Solved – How does rectilinear activation function solve the vanishing gradient problem in neural networks

deep learninggradient descentmachine learningneural networks

I found rectified linear unit (ReLU) praised at several places as a solution to the vanishing gradient problem for neural networks. That is, one uses max(0,x) as activation function. When the activation is positive, it is obvious that this is better than, say, the sigmoid activation function, since its derivation is always 1 instead of an arbitrarily small value for large x. On the other hand, the derivation is exactly 0 when x is smaller than 0. In the worst case, when a unit is never activated, the weights for this unit would also never change anymore, and the unit would be forever useless – which seems much worse than even vanishingly small gradients. How do learning algorithms deal with that problem when they use ReLU?

Best Answer

Here is a paper that explains the issue. I'm quoting some part of it to make the issue clear.

The rectifier activation function allows a network to easily obtain sparse representations. For example, after uniform initialization of the weights, around 50% of hidden units continuous output values are real zeros, and this fraction can easily increase with sparsity-inducing regularization.

So rectifier activation function introduces sparsity effect on the network. Here are some advantages of sparsity from the same paper;

  • Information disentangling. One of the claimed objectives of deep learning algorithms (Bengio,2009) is to disentangle the factors explaining the variations in the data. A dense representation is highly entangled because almost any change in the input modifies most of the entries in the representation vector.

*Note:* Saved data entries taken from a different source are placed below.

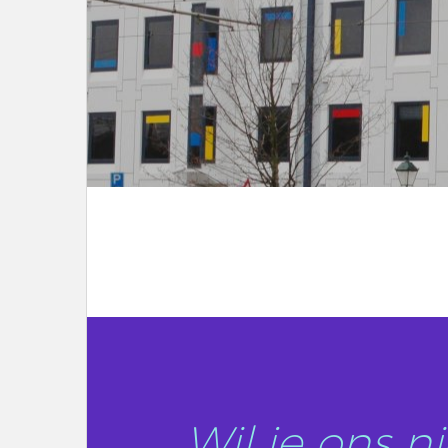
LEES DIT ARTIKEL
Wil je ons 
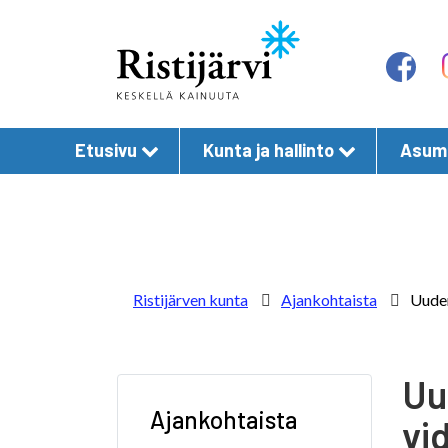
Etusivu
Kunta ja hallinto
Asumi
Ristijärven kunta
Ajankohtaista
Uuden
Uu
Ajankohtaista
vi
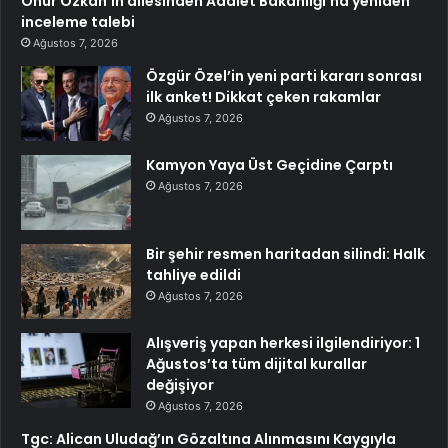
Onur Özkan’ın ailesinden Adalet Bakanlığı’na yeniden
inceleme talebi
Ağustos 7, 2026
Özgür Özel’in yeni parti kararı sonrası
ilk anket! Dikkat çeken rakamlar
Ağustos 7, 2026
Kamyon Yaya Üst Geçidine Çarptı
Ağustos 7, 2026
Bir şehir resmen haritadan silindi: Halk
tahliye edildi
Ağustos 7, 2026
Alışveriş yapan herkesi ilgilendiriyor: 1
Ağustos’ta tüm dijital kurallar
değişiyor
Ağustos 7, 2026
Tgc: Alican Uludağ’ın Gözaltına Alınmasını Kaygıyla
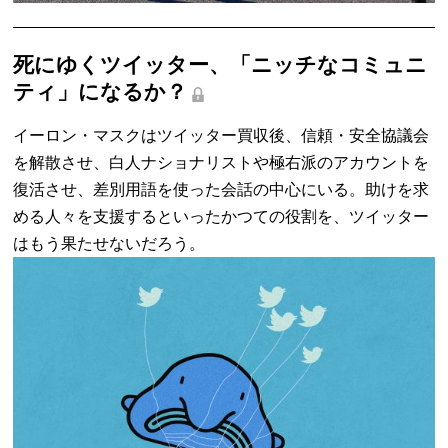
死にゆくツイッター、「ニッチなコミュニ
ティ」になるか？
イーロン・マスクはツイッター買収後、信頼・安全協議会
を解散させ、白人ナショナリストや極右派のアカウントを
復活させ、差別用語を使った会話の中心にいる。助けを求
める人々を支援するといったかつての役割を、ツイッター
はもう果たせないだろう。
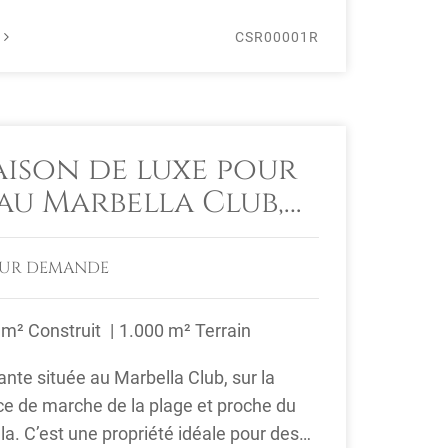
É
CSR00001R
aison de luxe pour
au Marbella Club,
Golden Mile
SUR DEMANDE
 m² Construit
1.000 m² Terrain
ante située au Marbella Club, sur la
ce de marche de la plage et proche du
la. C’est une propriété idéale pour des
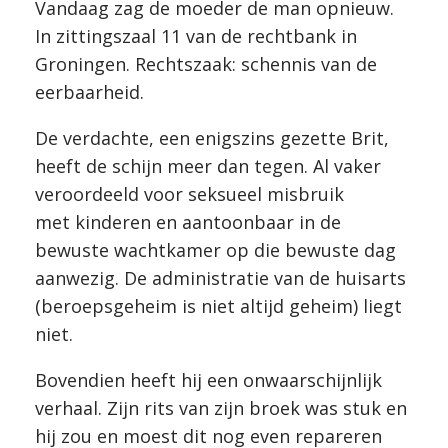
Vandaag zag de moeder de man opnieuw.
In zittingszaal 11 van de rechtbank in
Groningen. Rechtszaak: schennis van de
eerbaarheid.
De verdachte, een enigszins gezette Brit,
heeft de schijn meer dan tegen. Al vaker
veroordeeld voor seksueel misbruik
met kinderen en aantoonbaar in de
bewuste wachtkamer op die bewuste dag
aanwezig. De administratie van de huisarts
(beroepsgeheim is niet altijd geheim) liegt
niet.
Bovendien heeft hij een onwaarschijnlijk
verhaal. Zijn rits van zijn broek was stuk en
hij zou en moest dit nog even repareren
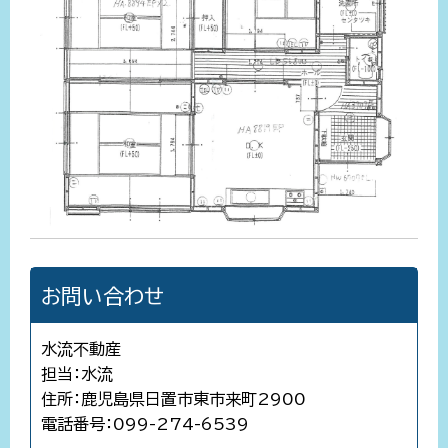
お問い合わせ
水流不動産
担当：水流
住所：鹿児島県日置市東市来町2900
電話番号：099-274-6539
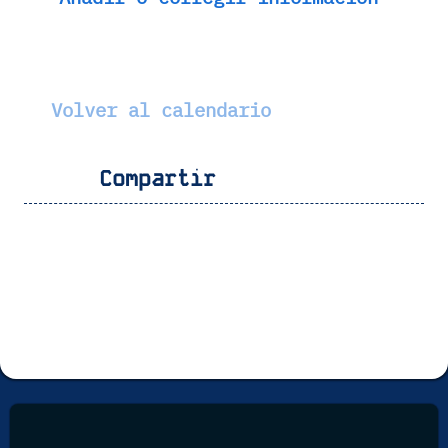
Volver al calendario
Compartir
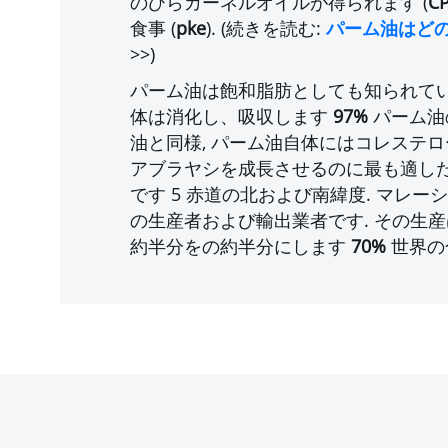
のひらカーネルオイルが得られます (
C
食事 (
pke
). (続きを読む:
パーム油はど
>>
)
パーム油は飽和脂肪としても知られて
体は消化し、吸収します
97%
パーム油
油と同様, パーム油自体にはコレステロ
アブラヤシを成長させるのに最も適し
です 5 赤道の北および南緯度. マレ
の生産者および輸出業者です. その生
約半分をの約半分にします
70%
世界の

Instead, if a representation is both sparse and robust to small input changes, the set of non-zero features is almost always roughly conserved by small changes of the input.

  • Efficient variable-size representation. Different inputs may contain different amounts of information and would be more conveniently represented using a variable-size data-structure, which is common in computer representations of information. Varying the number of active neurons allows a model to control the effective dimensionality of the representation for a given input and the required precision.

  • Linear separability. Sparse representations are also more likely to be linearly separable, or more easily separable with less non-linear machinery, simply because the information is represented in a high-dimensional space. Besides, this can reflect the original data format. In text-related applications for instance, the original raw data is already very sparse.

  • Distributed but sparse. Dense distributed representations are the richest representations, being potentially exponentially more efficient than purely local ones (Bengio, 2009). Sparse representations’ efficiency is still exponentially greater, with the power of the exponent being the number of non-zero features. They may represent a good trade-off with respect to the above criteria.

It also answers the question you've asked:

One may hypothesize that the hard saturation at 0 may hurt optimization by blocking gradient back-propagation. To evaluate the potential impact of this effect we also investigate the softplus activation: $ \text{softplus}(x) = \log(1 + e^x) $ (Dugas et al., 2001), a smooth version of the rectifying non-linearity. We lose the exact sparsity, but may hope to gain easier training. However, experimental results tend to contradict that hypothesis, suggesting that hard zeros can actually help supervised training. We hypothesize that the hard non-linearities do not hurt so long as the gradient can propagate along some paths, i.e., that some of the hidden units in each layer are non-zero With the credit and blame assigned to these ON units rather than distributed more evenly, we hypothesize that optimization is easier.

You can read the paper Deep Sparse Rectifier Neural Networks for more detail.